Climate crisis: What action should we expect from the next government?

As Fianna Fáil and Fine Gael near coalition, all parties face calls for further climate action

The Green Party has flagged it is seeking for the next decade a yearly emissions cut of 7 per cent. File photograph: John Giles/PA Wire
The Green Party has flagged it is seeking for the next decade a yearly emissions cut of 7 per cent. File photograph: John Giles/PA Wire

Any party entering government formation talks with Fianna Fáil and Fine Gael should insist the State pursue actions to contain climate breakdown – and their bottom line should be cutting carbon emissions by 8 per cent a year, according to Oisín Coghlan, director of Friends of the Earth.

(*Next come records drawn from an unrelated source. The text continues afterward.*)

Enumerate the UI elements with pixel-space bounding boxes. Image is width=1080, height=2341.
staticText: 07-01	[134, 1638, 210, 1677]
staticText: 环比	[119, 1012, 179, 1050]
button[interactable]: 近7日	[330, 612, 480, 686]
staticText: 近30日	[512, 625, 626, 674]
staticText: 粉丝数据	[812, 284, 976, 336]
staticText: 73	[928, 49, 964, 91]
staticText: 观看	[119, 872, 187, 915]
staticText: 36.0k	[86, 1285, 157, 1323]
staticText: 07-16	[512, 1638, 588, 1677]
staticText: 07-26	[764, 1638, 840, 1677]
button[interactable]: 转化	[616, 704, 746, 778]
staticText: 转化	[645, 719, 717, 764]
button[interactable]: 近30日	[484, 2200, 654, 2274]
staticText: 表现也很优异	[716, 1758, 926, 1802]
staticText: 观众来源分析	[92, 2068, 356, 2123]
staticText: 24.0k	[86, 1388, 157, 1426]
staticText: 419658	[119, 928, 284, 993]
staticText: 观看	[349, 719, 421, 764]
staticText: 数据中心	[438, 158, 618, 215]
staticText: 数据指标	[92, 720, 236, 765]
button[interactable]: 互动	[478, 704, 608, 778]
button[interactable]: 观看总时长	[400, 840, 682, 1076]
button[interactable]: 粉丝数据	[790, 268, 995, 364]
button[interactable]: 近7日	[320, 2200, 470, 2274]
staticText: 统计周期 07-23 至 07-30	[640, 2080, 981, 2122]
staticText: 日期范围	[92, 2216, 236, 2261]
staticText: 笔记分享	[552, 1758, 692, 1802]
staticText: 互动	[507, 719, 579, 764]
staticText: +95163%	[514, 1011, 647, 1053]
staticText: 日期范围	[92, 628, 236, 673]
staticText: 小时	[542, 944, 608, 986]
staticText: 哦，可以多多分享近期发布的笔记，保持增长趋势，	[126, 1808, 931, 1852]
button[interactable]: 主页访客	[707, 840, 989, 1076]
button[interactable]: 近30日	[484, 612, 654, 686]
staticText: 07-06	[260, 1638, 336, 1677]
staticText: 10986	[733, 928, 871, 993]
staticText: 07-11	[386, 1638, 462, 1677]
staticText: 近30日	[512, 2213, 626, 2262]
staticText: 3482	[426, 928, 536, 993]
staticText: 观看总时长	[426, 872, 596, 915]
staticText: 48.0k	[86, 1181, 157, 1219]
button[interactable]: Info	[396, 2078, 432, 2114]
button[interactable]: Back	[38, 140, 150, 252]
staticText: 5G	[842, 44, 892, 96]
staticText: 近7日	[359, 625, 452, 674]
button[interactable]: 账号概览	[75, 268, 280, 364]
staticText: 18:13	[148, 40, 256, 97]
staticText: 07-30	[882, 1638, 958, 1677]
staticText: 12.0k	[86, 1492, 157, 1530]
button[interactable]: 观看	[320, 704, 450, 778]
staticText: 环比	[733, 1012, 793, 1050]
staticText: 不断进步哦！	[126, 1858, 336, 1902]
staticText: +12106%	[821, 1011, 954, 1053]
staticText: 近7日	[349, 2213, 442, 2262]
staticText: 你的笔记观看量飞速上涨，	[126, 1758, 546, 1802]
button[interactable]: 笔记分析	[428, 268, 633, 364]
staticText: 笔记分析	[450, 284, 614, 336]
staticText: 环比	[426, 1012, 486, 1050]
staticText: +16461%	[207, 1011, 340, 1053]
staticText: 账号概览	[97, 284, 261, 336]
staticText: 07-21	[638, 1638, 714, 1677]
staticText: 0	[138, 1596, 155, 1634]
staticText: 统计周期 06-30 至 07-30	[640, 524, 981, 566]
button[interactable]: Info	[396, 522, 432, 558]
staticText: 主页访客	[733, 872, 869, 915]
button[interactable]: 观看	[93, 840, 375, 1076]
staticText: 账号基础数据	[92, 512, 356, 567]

“We know from the UN we need to reduce our emissions by at least 8 per cent a year [up to 2030] and current plans fall far short of that,” he said.

He accused Fianna Fáil and Fine Gael of promising vaguely to do more on emissions but not promising enough to prevent climate breakdown. “They have given us no figures. And they are not promising to pass the new climate law that all parties have already agreed to. It’s as if they are leaving all that for the smaller parties to propose in negotiations.”

Any of the smaller parties entering into talks with the larger parties must demand the State does its fair share to fulfil the Paris Agreement and that it enact a long-promised new climate law within the first 100 days of the Dáil being back up and running, Mr Coghlan said.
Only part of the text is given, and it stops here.